Apologies for the awful pun in the title, but it seemed to befit an exploration of the history of loess local regression, particularly its name and codebase.

If you’re not familiar with loess, it’s basically a nonparametric algorithm that smooths the data to find the local mean of y at each x value. If you want to end up with a more traditional regression, loess can still be a useful starting point for visually finding trends in the data. Earl Glynn shows a worked example with R code that illustrates the loess fit for different values of the bandwidth.

Today was the first session of a Machine Learning study group with my colleagues. (We’re following along Andrew Ng‘s course notes for Stanford’s CS 229, also available on Coursera.) In the first chapter, Ng mentions loess regression, and two colleagues had interesting historical comments about it.

First, the name “loess,” for which I’ve heard several conflicting explanations or acronyms… My colleague Ben cited the original 1992 manual by Cleveland et al.:

The method we will use to fit local regression models is called loess, which is short for local regression, and was chosen as the name since a loess is a deposit of fine clay or silt along a river valley, and thus is a surface of sorts. The word comes from the German löss, and is pronounced löíss.

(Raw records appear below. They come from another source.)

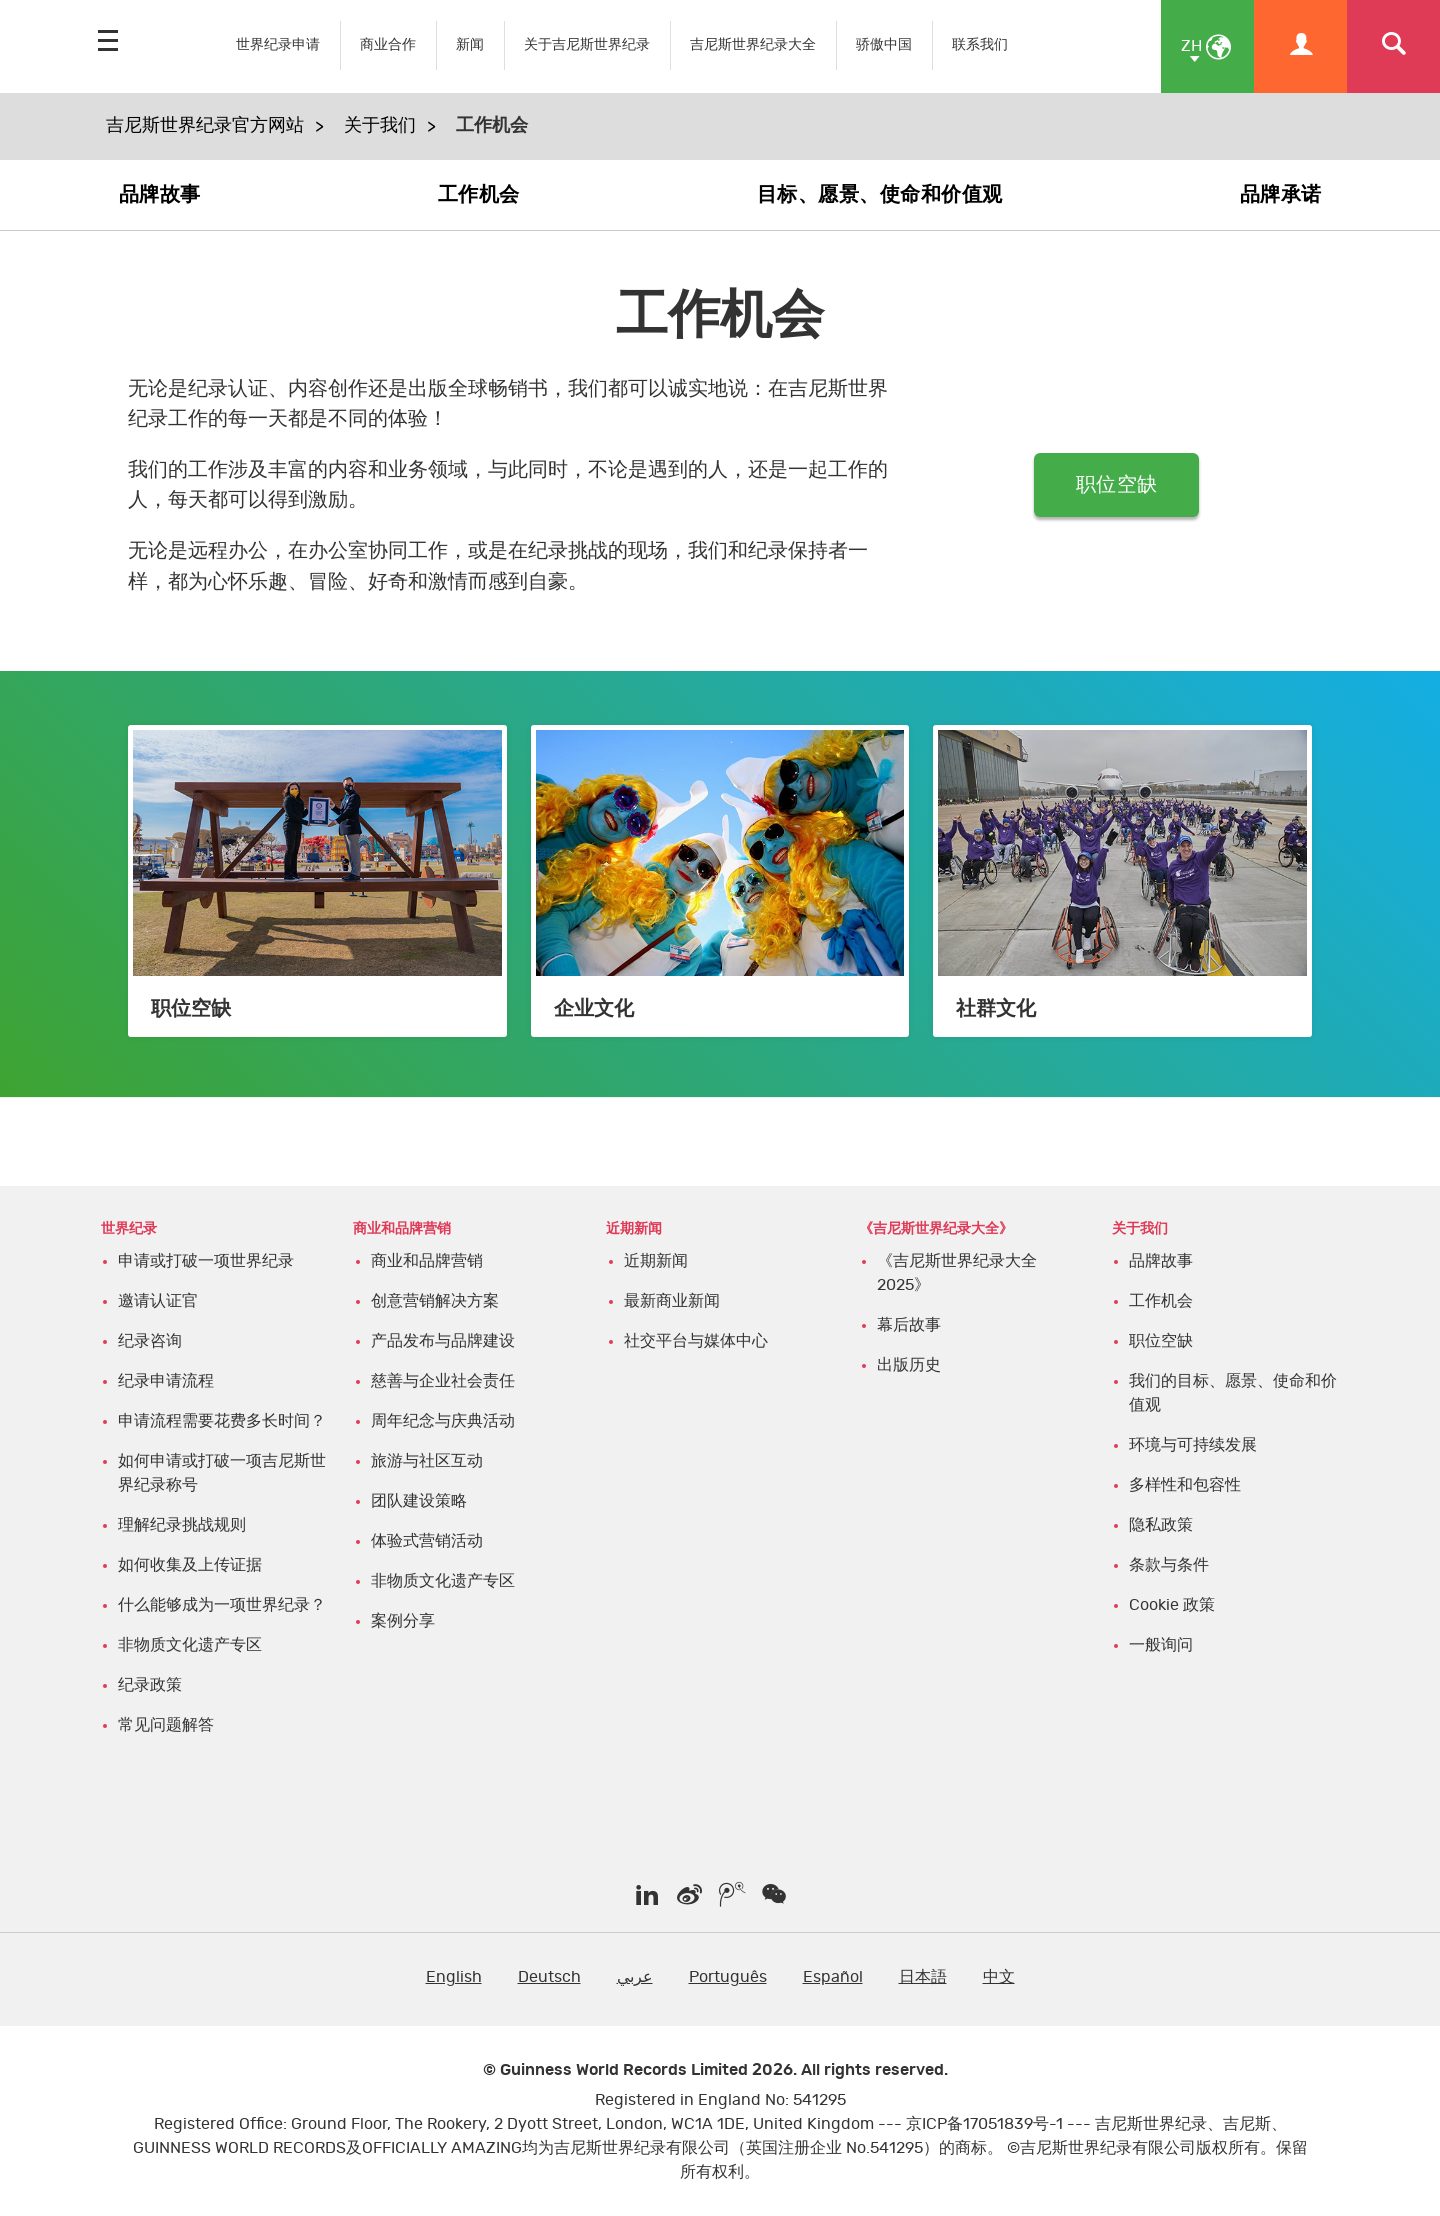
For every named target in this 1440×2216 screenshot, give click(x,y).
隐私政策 (1161, 1525)
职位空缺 (1116, 485)
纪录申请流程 (166, 1381)
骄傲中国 (884, 44)
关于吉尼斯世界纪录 (587, 44)
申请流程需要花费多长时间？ (222, 1421)
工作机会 (479, 195)
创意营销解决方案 (435, 1301)
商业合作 (388, 44)
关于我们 (380, 126)
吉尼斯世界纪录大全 (753, 44)
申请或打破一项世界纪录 (206, 1261)
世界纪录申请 (278, 44)
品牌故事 (160, 195)
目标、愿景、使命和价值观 (880, 195)
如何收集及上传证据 (190, 1565)
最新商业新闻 (672, 1301)
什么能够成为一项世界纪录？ (222, 1605)
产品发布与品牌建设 (443, 1341)
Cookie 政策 (1172, 1605)
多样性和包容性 (1185, 1485)
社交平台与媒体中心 (696, 1341)
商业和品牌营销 (427, 1261)
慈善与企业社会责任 (443, 1381)
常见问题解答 (166, 1725)
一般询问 (1161, 1645)
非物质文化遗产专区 (190, 1645)
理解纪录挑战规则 (182, 1525)
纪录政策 (150, 1685)
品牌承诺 (1281, 195)
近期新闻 (656, 1261)
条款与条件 (1169, 1565)
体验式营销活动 (427, 1541)
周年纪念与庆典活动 (443, 1421)
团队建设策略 (419, 1501)
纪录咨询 (150, 1341)
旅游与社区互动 (427, 1461)
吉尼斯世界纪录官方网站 (205, 126)
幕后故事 (909, 1325)
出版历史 (909, 1365)
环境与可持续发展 (1193, 1445)
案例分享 (403, 1621)
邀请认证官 (158, 1301)
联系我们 (980, 44)
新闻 (470, 44)
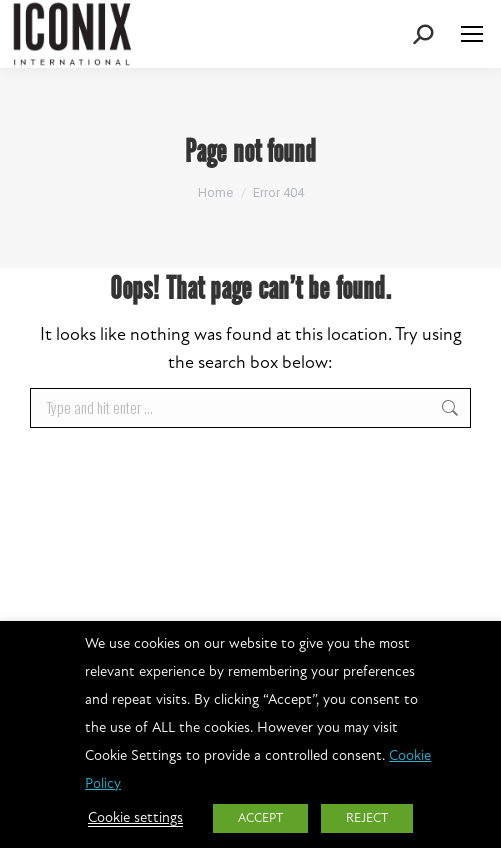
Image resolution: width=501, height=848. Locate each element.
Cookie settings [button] (135, 818)
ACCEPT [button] (260, 818)
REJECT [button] (367, 818)
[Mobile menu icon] (472, 34)
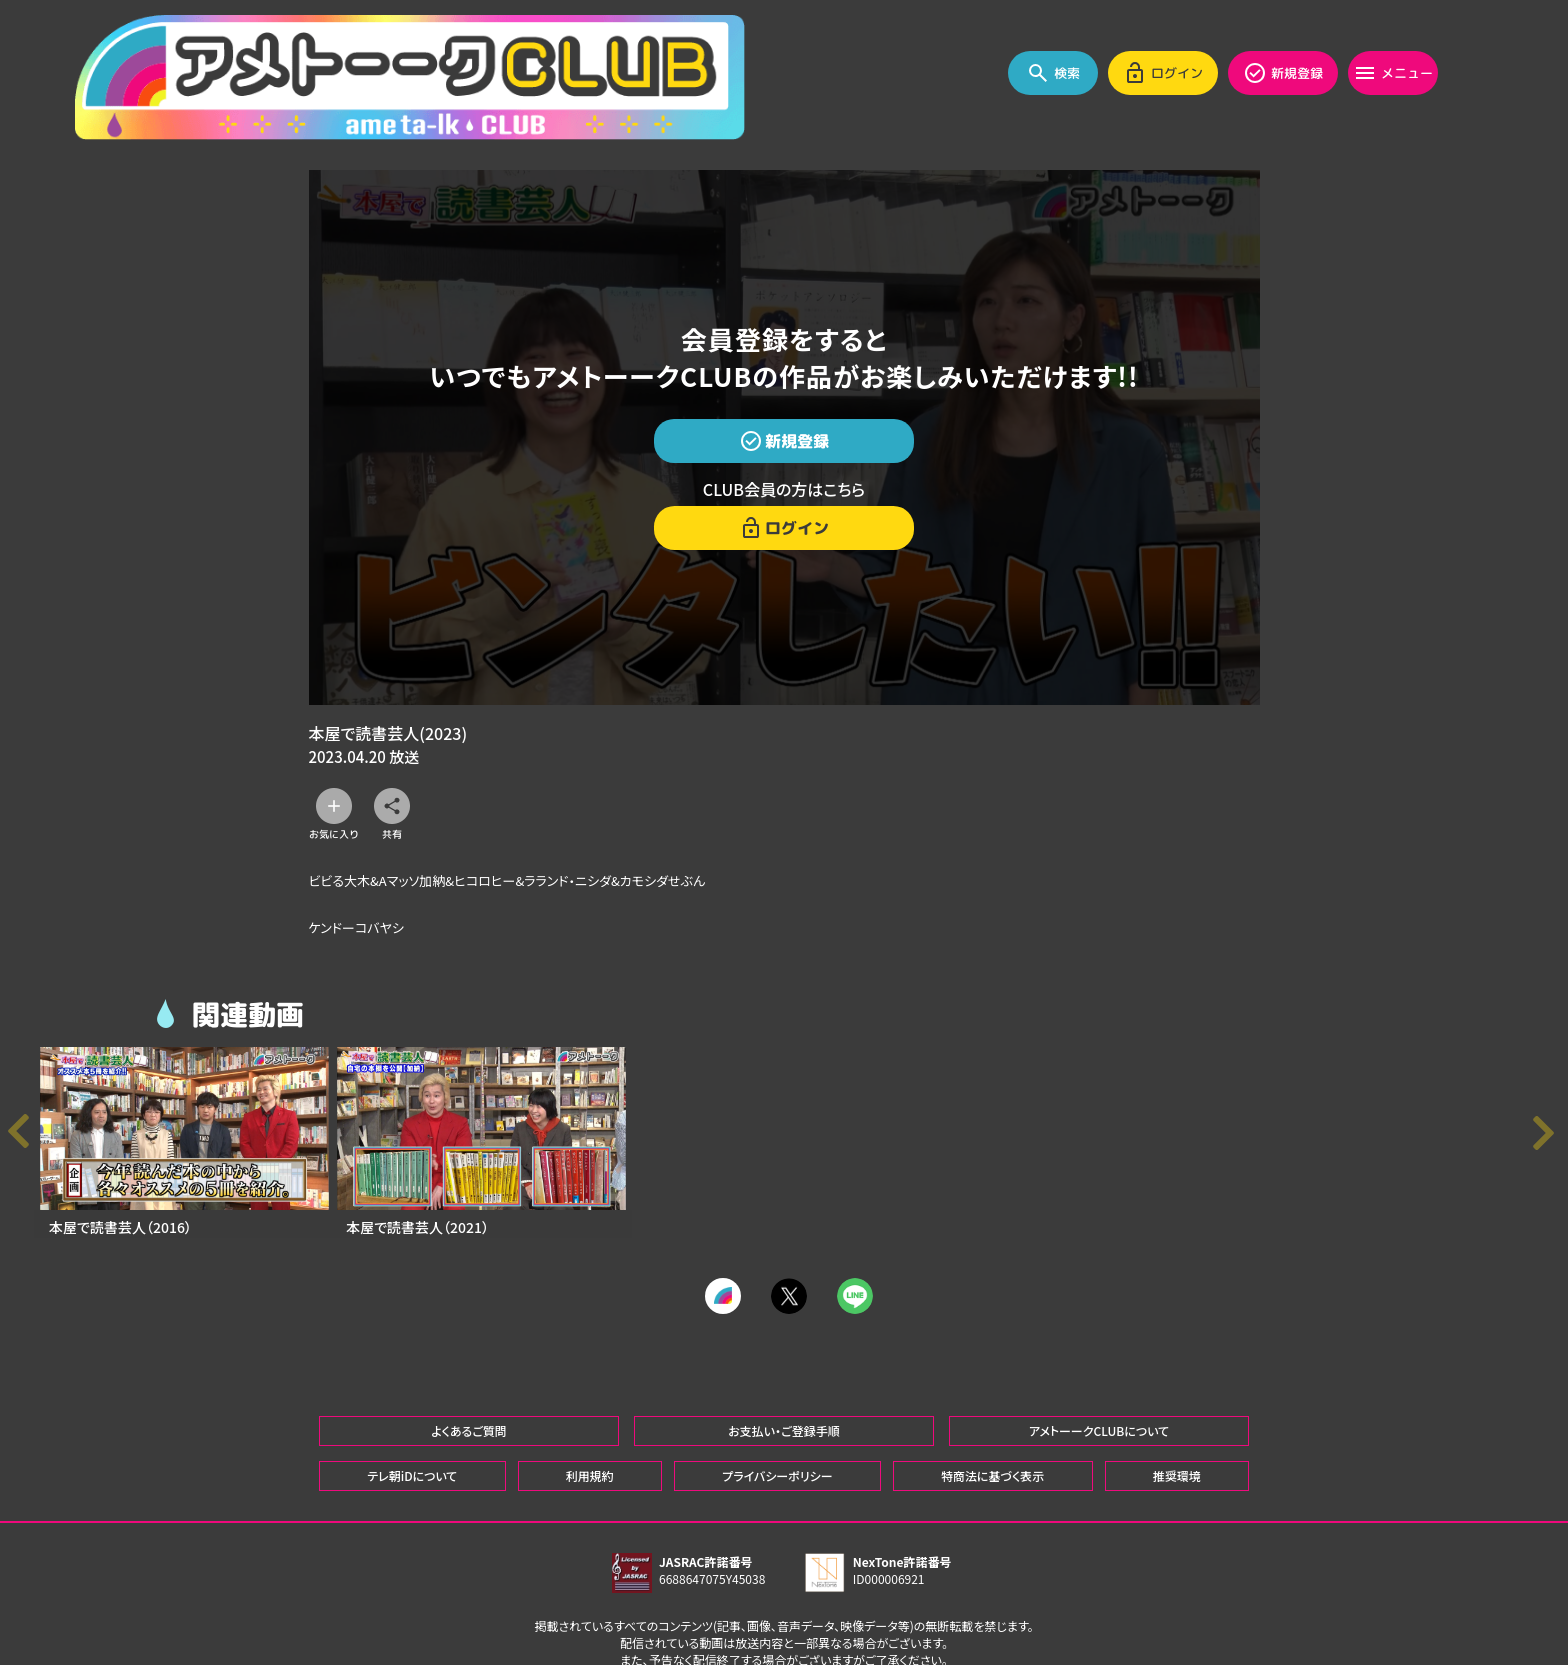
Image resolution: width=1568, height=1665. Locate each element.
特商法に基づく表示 (992, 1404)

Not a bad name for a tool whose output often looks like a meandering river.

Second, Ben discovered that nearly all major implementations of loess (including in R) are direct ports of the original code base. (Ben found this while making a FORTRAN-to-C translation of the original code for his excellent open-source statistical library Apophenia.) This is quite unusual for such a commonly-used statistical method; many others are simply re-programmed from scratch in each new language. Ben supposed this was because, even though the core idea is simple, there are many possible edge-cases that need to be dealt with to keep the results clean.

At this point another colleague, Bill, explained he’s heard from Cleveland himself that the code was intentionally written to be obscure and poorly commented, so they could sell it as proprietary software if they wanted. Indeed, look at the code: many of the functions have awful uninformative names such as ehg127. Bill doubted that anyone else could really understand the code as it is without Herculean effort, but it does work… hence there haven’t been many attempts to rewrite it.

I’m constantly impressed by my colleagues’ institutional memory and broad historical knowledge. Hat tips to Ben Klemens and Bill Winkler.